* [Work to complete]: Within the material below, transcribe exactly the lines from the one holding "Federal Reserve reporting" through the one holding "global economy", keeping both ends and skipping the rest.

* [Extracted records]:
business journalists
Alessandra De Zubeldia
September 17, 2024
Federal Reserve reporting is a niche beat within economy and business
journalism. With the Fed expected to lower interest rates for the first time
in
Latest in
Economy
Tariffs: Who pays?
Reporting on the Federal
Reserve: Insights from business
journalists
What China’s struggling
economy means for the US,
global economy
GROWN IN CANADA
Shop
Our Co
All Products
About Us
* * *
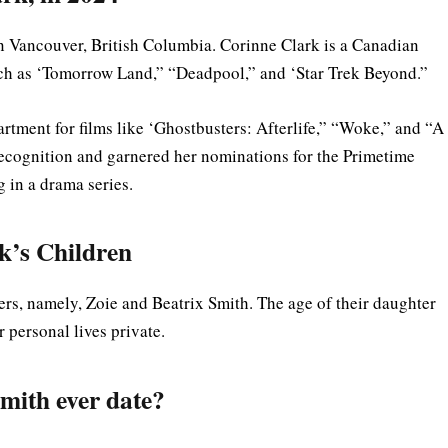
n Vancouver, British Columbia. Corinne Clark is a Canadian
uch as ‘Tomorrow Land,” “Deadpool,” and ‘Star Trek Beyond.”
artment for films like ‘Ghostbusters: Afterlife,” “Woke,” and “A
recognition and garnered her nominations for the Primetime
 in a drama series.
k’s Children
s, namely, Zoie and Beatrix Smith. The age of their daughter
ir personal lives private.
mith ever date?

* [Problem solution]:
Federal Reserve reporting is a niche beat within economy and business
journalism. With the Fed expected to lower interest rates for the first time
in
Latest in
Economy
Tariffs: Who pays?
Reporting on the Federal
Reserve: Insights from business
journalists
What China’s struggling
economy means for the US,
global economy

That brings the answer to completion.